Le philosophe Socrate a vécu de 469 à 399 av. J.-C. Bien qu'il soit un des philosophes les plus célèbres de l'histoire – sans doute le plus célèbre – il n'a jamais écrit un mot, à moins de compter un poème qu'il a écrit en prison en attendant d'être exécuté. Pourquoi, demandiez-vous, quelqu'un d'aussi important était-il mis à mort? Nous en savons beaucoup sur les événements qui ont mené à son exécution, principalement à partir d'un document étonnant qui a survécu, appelé l' Apologie . Il a été écrit par Platon et prétend être un récit de ce que Socrate a dit dans sa défense lors de son procès. Mais, essai pour ce que vous demandez, ce qui était chargé? L'accusation officielle était l'impiété, ce qui, aux yeux des Athéniens à cette époque, signifiait à peu près qu'il n'était pas un bon citoyen. Cette charge consistait en trois chefs d'accusation: Premièrement, Socrate était accusé de ne pas adorer les dieux d'Athènes, deuxièmement, il était chargé de créer de nouveaux dieux, et troisièmement, il était accusé de corrompre la jeunesse. La dernière accusation a été portée parce que beaucoup de jeunes hommes suivaient Socrate lorsqu'il questionnait les principaux citoyens d'Athènes, ou quiconque prétendait avoir des connaissances. Les enregistrements de ces interactions font partie de ce que l'on appelle les dialogues platoniques, de merveilleuses œuvres littéraires produites par son élève Platon qui dépeignent ce qu'est un questionnement socratique. Chez eux, Socrate montre par interrogation que la personne avec laquelle il parle et qui prétend avoir du savoir ne le possède pas réellement, puisqu'il se contredit lui-même ou qu'il est tout simplement incapable de répondre adéquatement aux questions de Socrate.

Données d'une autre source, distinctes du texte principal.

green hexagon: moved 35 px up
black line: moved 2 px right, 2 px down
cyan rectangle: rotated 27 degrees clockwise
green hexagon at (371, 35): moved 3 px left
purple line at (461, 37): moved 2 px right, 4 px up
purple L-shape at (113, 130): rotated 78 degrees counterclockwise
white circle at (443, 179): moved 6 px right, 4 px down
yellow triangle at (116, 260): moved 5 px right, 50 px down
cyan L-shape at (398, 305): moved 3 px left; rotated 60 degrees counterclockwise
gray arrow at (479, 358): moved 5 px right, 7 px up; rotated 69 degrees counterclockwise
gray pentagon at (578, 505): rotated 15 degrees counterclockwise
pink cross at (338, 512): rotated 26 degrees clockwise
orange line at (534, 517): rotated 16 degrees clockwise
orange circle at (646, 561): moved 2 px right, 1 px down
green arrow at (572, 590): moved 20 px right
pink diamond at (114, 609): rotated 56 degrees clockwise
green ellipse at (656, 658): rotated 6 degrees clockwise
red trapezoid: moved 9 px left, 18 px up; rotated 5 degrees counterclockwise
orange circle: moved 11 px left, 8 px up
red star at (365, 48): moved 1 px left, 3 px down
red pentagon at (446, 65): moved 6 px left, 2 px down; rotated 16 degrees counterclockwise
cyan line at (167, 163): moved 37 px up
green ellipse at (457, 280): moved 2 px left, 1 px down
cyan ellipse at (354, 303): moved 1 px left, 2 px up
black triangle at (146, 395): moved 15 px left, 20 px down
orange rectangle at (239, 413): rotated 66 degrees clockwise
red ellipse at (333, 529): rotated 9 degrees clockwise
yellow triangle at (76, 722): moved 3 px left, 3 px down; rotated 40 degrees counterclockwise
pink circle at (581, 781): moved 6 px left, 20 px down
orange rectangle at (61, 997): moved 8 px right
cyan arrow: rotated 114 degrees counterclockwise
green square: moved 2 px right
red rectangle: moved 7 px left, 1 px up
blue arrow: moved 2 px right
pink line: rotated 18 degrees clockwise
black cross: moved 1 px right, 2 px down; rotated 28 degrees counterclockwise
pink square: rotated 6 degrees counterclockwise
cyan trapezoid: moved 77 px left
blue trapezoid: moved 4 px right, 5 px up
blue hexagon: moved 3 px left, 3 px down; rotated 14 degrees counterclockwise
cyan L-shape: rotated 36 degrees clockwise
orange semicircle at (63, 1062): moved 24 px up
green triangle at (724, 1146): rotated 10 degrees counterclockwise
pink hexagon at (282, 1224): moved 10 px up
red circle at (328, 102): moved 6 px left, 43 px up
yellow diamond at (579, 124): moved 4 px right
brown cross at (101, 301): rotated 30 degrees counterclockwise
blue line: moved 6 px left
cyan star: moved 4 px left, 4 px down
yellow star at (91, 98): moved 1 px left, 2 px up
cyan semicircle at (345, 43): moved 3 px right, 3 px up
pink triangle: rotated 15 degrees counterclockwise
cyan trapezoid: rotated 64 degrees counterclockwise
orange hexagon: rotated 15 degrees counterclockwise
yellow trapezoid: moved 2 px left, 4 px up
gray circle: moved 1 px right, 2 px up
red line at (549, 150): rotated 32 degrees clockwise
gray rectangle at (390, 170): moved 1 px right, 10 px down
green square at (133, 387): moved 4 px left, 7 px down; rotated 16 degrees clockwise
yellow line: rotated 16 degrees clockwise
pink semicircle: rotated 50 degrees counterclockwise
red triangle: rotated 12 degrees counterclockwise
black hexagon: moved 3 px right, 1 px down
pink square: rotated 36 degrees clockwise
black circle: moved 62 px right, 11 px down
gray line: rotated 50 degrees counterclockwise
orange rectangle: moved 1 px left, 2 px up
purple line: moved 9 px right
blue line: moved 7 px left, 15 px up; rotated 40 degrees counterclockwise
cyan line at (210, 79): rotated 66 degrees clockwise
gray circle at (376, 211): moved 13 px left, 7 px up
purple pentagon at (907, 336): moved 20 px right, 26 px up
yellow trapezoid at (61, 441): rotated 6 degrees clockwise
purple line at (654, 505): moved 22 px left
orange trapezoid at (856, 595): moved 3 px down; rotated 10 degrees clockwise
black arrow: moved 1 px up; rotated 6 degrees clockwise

Les dialogues contiennent aussi quelque chose d'autre – connu sous le nom d'ironie socratique – qui a longtemps été l'un des grands mystères de la philosophie occidentale. En interrogeant les gens, Socrate les complimente souvent et leur «connaissance», même si nous soupçonnons qu'il croit qu'ils sont ignorants. Dans l'un des dialogues les plus connus, l' Euthyphro , Socrate interroge le curé Euthyphro sur la nature de la piété, dans l'espoir d'obtenir des informations qu'il peut utiliser pour sa défense. Il est évident qu'Euthyphro a peu de connaissances réelles sur la piété, malgré ses prétentions à en savoir pratiquement tout. Pourtant plusieurs fois Socrate le complimente, en disant qu'Euthyphro doit être "un homme extraordinaire" qui a "fait de grands progrès dans la sagesse", et qu'il ne peut pas faire mieux qu'accepter la "sagesse supérieure" d'Euthyphro et devenir son disciple. Pourquoi Socrate ferait-il cela?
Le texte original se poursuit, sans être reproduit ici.